<<<<
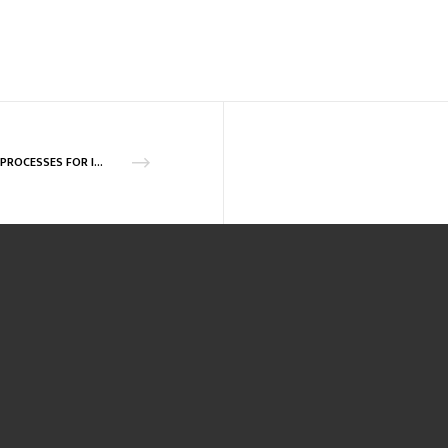
R&D PROCESSES FOR INTEGRATED INJECTION – CLOSING SESSION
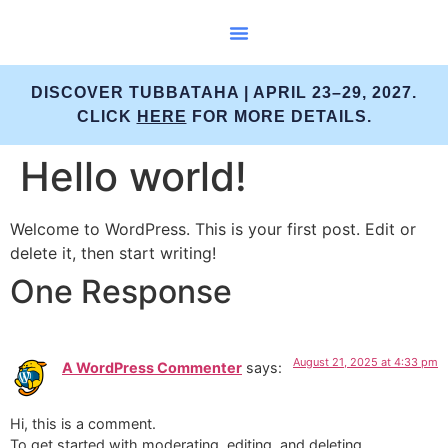
Scuba Courses
DISCOVER TUBBATAHA | APRIL 23–29, 2027.
CLICK
HERE
FOR MORE DETAILS.
Hello world!
Welcome to WordPress. This is your first post. Edit or
delete it, then start writing!
One Response
August 21, 2025 at 4:33 pm
A WordPress Commenter
says:
Hi, this is a comment.
To get started with moderating, editing, and deleting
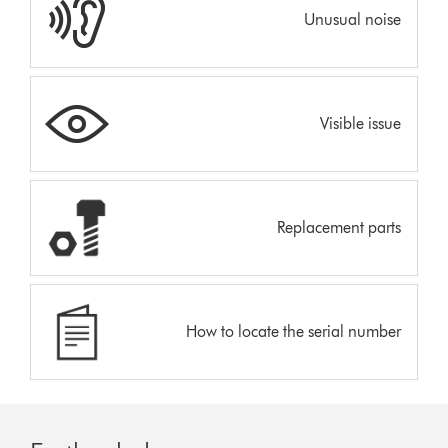
Unusual noise
Visible issue
Replacement parts
How to locate the serial number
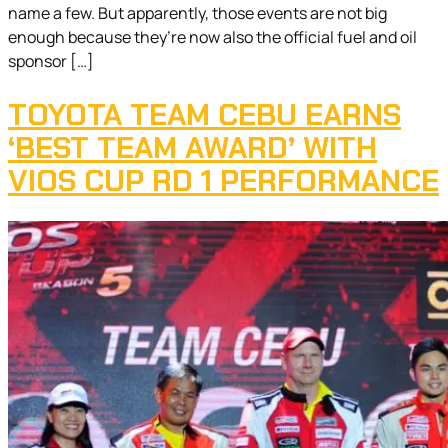
name a few. But apparently, those events are not big
enough because they’re now also the official fuel and oil
sponsor […]
TOYOTA TEAM CEBU EARNS
‘BEST TEAM AWARD’ WITH
VIOS CUP RD 1 PERFORMANCE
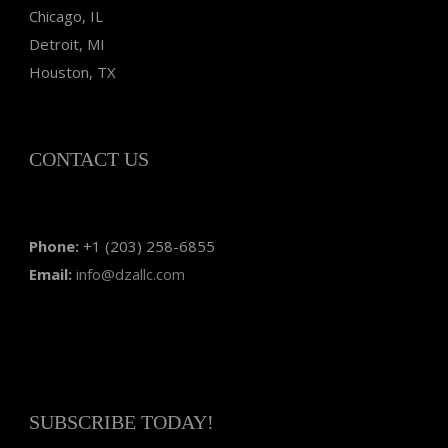
Chicago, IL
Detroit, MI
Houston, TX
CONTACT US
Phone:
+1 (203) 258-6855
Email:
info@dzallc.com
SUBSCRIBE TODAY!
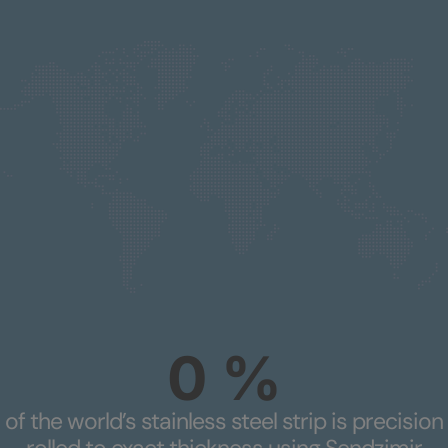
0
%
of the world’s stainless steel strip is precision
rolled to exact thickness using Sendzimir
>>>>
## ABOUT THIS TASK
A word-for-word copy of the data, without its pictures, is what is needed.

## EXERCISE SOLUTION
R&D PROCESSES FOR INTEGRATED INJECTION – CLOSING SESSION
Scuba Courses
DISCOVER TUBBATAHA | APRIL 23–29, 2027.
CLICK
HERE
FOR MORE DETAILS.
Hello world!
Welcome to WordPress. This is your first post. Edit or
delete it, then start writing!
One Response
August 21, 2025 at 4:33 pm
A WordPress Commenter
says:
Hi, this is a comment.
To get started with moderating, editing, and deleting
Unusual noise
Visible issue
Replacement parts
How to locate the serial number
name a few. But apparently, those events are not big
enough because they’re now also the official fuel and oil
sponsor […]
TOYOTA TEAM CEBU EARNS
‘BEST TEAM AWARD’ WITH
VIOS CUP RD 1 PERFORMANCE
Chicago, IL
Detroit, MI
Houston, TX
CONTACT US
Phone:
+1 (203) 258-6855
Email:
info@dzallc.com
SUBSCRIBE TODAY!
0
%
of the world’s stainless steel strip is precision
rolled to exact thickness using Sendzimir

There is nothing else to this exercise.